Carbon fiber reinforced 3D printing filament has been around for a while, but here’s a new option.
With the increasing availability of high temperature materials, it was inevitable that someone would combine the carbon fiber reinforcement concept to these higher temperature materials. One new option is now available from German RepRap, who have devised a PEKK / Carbon filament.
PEKK is one of the newer material that have recently entered the 3D printing scene. It’s somewhat related to PEEK chemically but offers some very interesting engineering properties. German RepRap explains:
PEKK (polyether ketone ketone) is a high temperature filament from the family of so-called PEK (polyether ketone) materials, which also includes PEEK (polyether ether ketone).
The material brings different mechanical and technical properties with it. For example, it is resistant to almost all organic and inorganic chemicals and very resistant to abrasion due to its high strength. Due to its high resistance to chemicals, PEKK can be used where the parts are exposed to many fuels, lubricants and various types of acids. Low outgassing allows the usage in confined spaces and sensitive environments.

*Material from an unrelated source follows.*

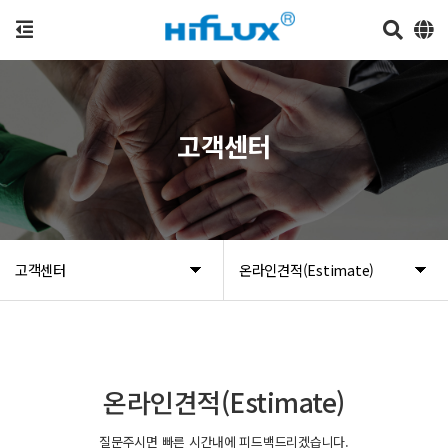
고객센터
고객센터
온라인견적(Estimate)
온라인견적(Estimate)
질문주시면 빠른 시간내에 피드백드리겠습니다.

The heat resistance of PEKK is up to 260C, making it ideal for parts destined for hot environments. Of course, you’ll need a specialized high temperature 3D printer to produce such parts, as you’ll need to hit temperatures far higher than 260C, obviously.

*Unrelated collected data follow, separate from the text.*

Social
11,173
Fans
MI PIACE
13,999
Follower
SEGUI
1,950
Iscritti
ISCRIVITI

This sounds like a material that would certainly find many practical uses in the automotive and aerospace industries, where high reliability and high temperature environments exist.
But that’s not all. This filament apparently includes an amount of chopped carbon fiber material, increasing the strength of the 3D printed parts considerably. And that strength is not obtained at the price of increased weight, as the carbon material is lightweight.
German RepRap has now made the material available, and it is sold in 500g spools at the spectacular price of €562.87 (USD$675) each. That’s approximately USD$1350 per kg, perhaps one of the highest filament prices we’ve yet seen. But that will be the price for obtaining those fascinating engineering properties.
Despite the price, I feel this material will gain customers because of the uniqueness of the material’s properties and use in applications that can certainly afford the price. You won’t find a spool of this filament on a consumer 3D printer not only due to the price, but because you need a high temperature 3D printer to even use it.
And there are more of those available now than ever before in the history of 3D printing.